Insoweit ist zwar nicht die betriebsverfassungsrechtliche Ordnung gestört, die antragstellende Gewerkschaft sieht jedoch die Tarifordnung gestört, da sie in einzelvertraglichen Absprachen tarifwidrige Regelungen erkennt. Damit aber sieht die antragstellende Gewerkschaft ihre Rechte aus Art. 9 Abs. 3 GG als verletzt an, woraus sich Unterlassungs- und Beseitigungsansprüche ergeben können (BAG AP Nr. 101 zu Art. 9 GG Arbeitskampf).

Ob durch die zwischen den Betriebsparteien getroffenen Vereinbarungen bzw. durch die mit den Arbeitnehmern getroffenen einzelvertraglichen Regelungen tatsächlich die betriebsverfassungsrechtliche Ordnung gestört oder die antragstellende Gewerkschaft in ihrem Grundrecht aus Art. 9 Abs. 3 GG verletzt ist, ist eine Frage der Begründetheit des Antrages nicht der Antragsbefugnis.

Die Anträge sind somit zulässig.


C
Die Anträge sind jedoch nicht begründet. Hierbei sei klarstellend darauf hingewiesen, daß die Kammer im Rahmen dieses Beschlußverfahrens nicht in erster Linie zu überprüfen hatte, ob die Vereinbarung der Betriebsparteien bzw. die mit den einzelnen Arbeitnehmern getroffenen vertragsändernden Regelungen den Bestimmungen des Tarifvertrages entsprechen, Prüfungsgegenstand ist vielmehr die Frage, ob durch diese Regelungen die betriebsverfassungsrechtliche Ordnung gestört bzw. die antragstellende Gewerkschaft in ihrem grundgesetzlich geschützten Recht zur Regelung der Arbeits- und Wirtschaftsbedingungen verletzt ist.

1.
a)
Ein Verstoß gegen die durch § 23 Abs. 3 BetrVG geschützte betriebsverfassungsrechtliche Ordnung würde zweifelsfrei vorliegen, wenn die Betriebsparteien Regelungen in Fragen getroffen hätten, die gemäß § 77 Abs. 3 BetrVG ihre Regelungsbefugnis entzogen sind. § 77 Abs. 3 BetrVG stellt eine Grundnorm der betriebsverfassungsrechtlichen Ordnung dar.
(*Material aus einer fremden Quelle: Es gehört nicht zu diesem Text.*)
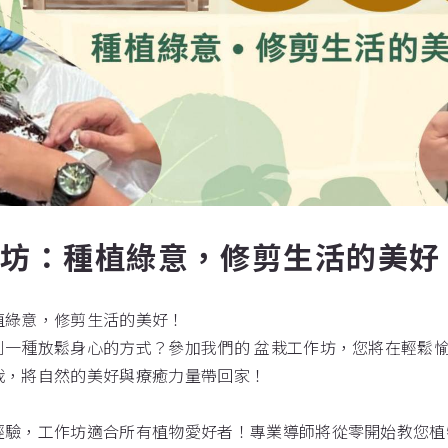
作坊：種植綠意，修剪生活的美好
植綠意，修剪生活的美好！
到一種放鬆身心的方式？參加我們的 盆栽工作坊，您將在輕鬆
栽，將自然的美好與療癒力量帶回家！
經驗，工作坊適合所有植物愛好者！專業導師將從零開始教您植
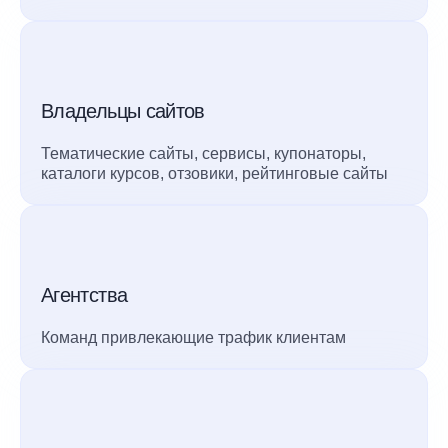
Владельцы сайтов
Тематические сайты, сервисы, купонаторы,
каталоги курсов, отзовики, рейтинговые сайты
Агентства
Команд привлекающие трафик клиентам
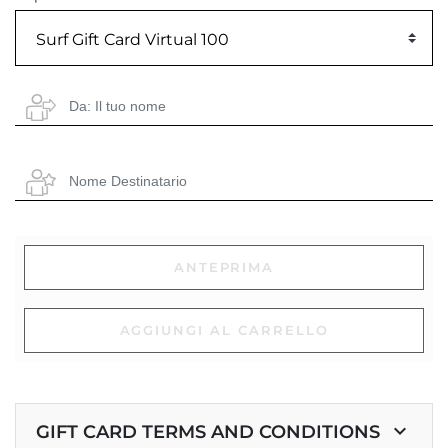
Surf Gift Card Virtual 100
ANTEPRIMA
AGGIUNGI AL CARRELLO
keyboard_arrow_down
GIFT CARD TERMS AND CONDITIONS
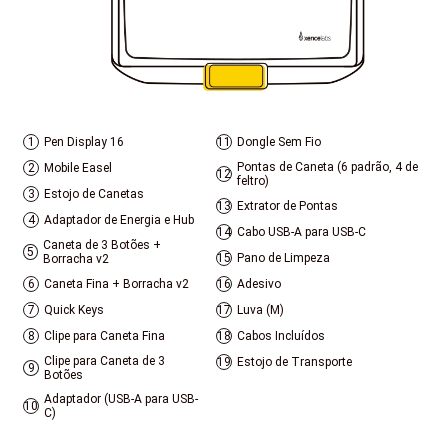
1
Pen Display 16
11
Dongle Sem Fio
Pontas de Caneta (6 padrão, 4 de
2
Mobile Easel
12
feltro)
3
Estojo de Canetas
13
Extrator de Pontas
4
Adaptador de Energia e Hub
14
Cabo USB-A para USB-C
Caneta de 3 Botões +
5
15
Pano de Limpeza
Borracha v2
6
Caneta Fina + Borracha v2
16
Adesivo
7
Quick Keys
17
Luva (M)
8
Clipe para Caneta Fina
18
Cabos Incluídos
Clipe para Caneta de 3
19
Estojo de Transporte
9
Botões
Adaptador (USB-A para USB-
10
C)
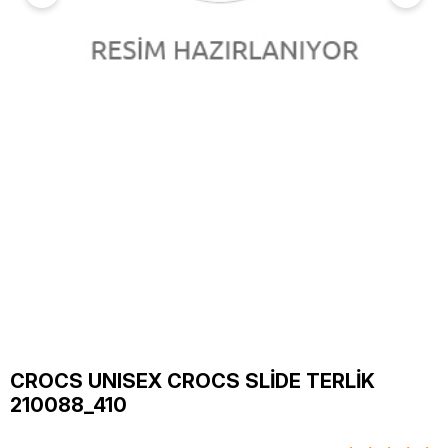
CROCS UNISEX CROCS SLİDE TERLİK
210088_410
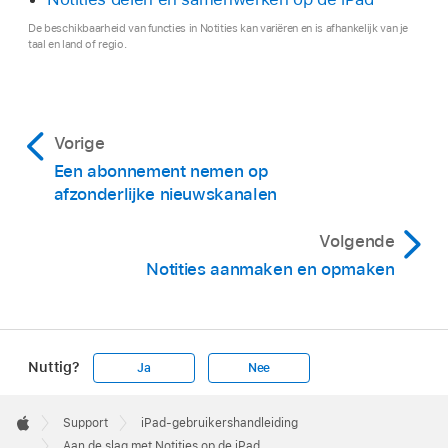
De beschikbaarheid van functies in Notities kan variëren en is afhankelijk van je
taal en land of regio.
Vorige
Een abonnement nemen op
afzonderlijke nieuwskanalen
Volgende
Notities aanmaken en opmaken
Nuttig?
Ja
Nee
Apple
Footer

Support
iPad-gebruikershandleiding
Apple
Aan de slag met Notities op de iPad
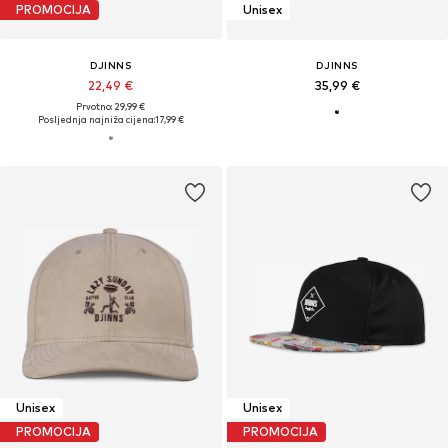
PROMOCIJA
Unisex
DJINNS
DJINNS
22,49 €
35,99 €
Prvotno: 29,99 €
Posljednja najniža cijena:
17,99 €
Unisex
Unisex
PROMOCIJA
PROMOCIJA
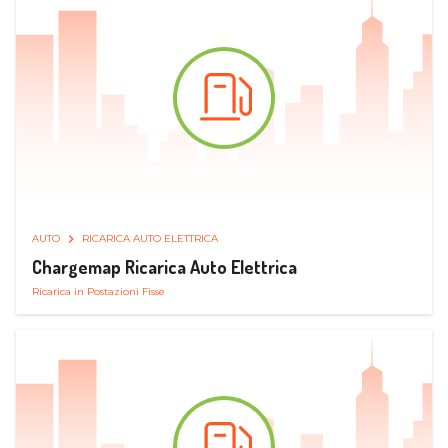
AUTO
RICARICA AUTO ELETTRICA
Chargemap Ricarica Auto Elettrica
Ricarica in Postazioni Fisse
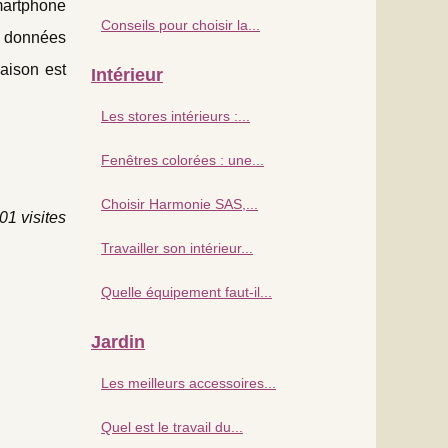
martphone
Conseils pour choisir la...
s données
aison est
Intérieur
Les stores intérieurs :...
Fenêtres colorées : une...
Choisir Harmonie SAS,...
01 visites
Travailler son intérieur...
Quelle équipement faut-il...
Jardin
Les meilleurs accessoires...
Quel est le travail du...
Sie grenzt die Befugnis der Betriebsparteien, Arbeitsbedingungen mit normativer Wirkung zu regeln gegen die Regelungsbefugnisse der Tarifvertragsparteien ab. Damit sichert diese Bestimmung die grundrechtlich geschützte Befugnis der Tarifvertragsparteien, die Arbeits- und Wirtschaftsbedingungen zu regeln. Dies gewährleistet, daß - soweit die Tarifvertragsparteien Regelungen getroffen haben - konkurrierende Regelungen der Betriebsparteien nicht stattfinden (BAG vom 28.8.1991 a.a.O. unter III 1 b der Gründe).

b)
Für die Geltung der Regelungsschranke des § 77 Abs. 3 BetrVG ist ohne Belang, ob der Arbeitgeber tarifgebunden ist. Dies ergibt sich bereits aus dem Wortlaut der Norm, die eine Tarifbindung des Arbeitgebers nicht erfordert. Im Gegenteil bringt gerade der Umstand, daß auch eine lediglich tarifübliche Regelung eine Regelung durch die Betriebsparteien hindert, zum Ausdruck, daß die Anwendbarkeit eines Tarifvertrages vom Gesetz nicht vorausgesetzt ist. Der nicht tarifgebundene Arbeitgeber hat, wenn er über die in § 77 Abs. § BetrVG angesprochenen Regelungen eine kollektive Regelung wünscht, dies im Wege eines Verbandsbeitrittes zu bewirken (BAG vom 24.1.1996 - 1 AZR 577/95 ? m.w.N.).

2.
Vorliegend ist weder durch die Vereinbarung vom 29.2.1996 noch durch die Vereinbarung vom 3.5.1996 die Regelungskompetenz der Betriebsparteien überschritten.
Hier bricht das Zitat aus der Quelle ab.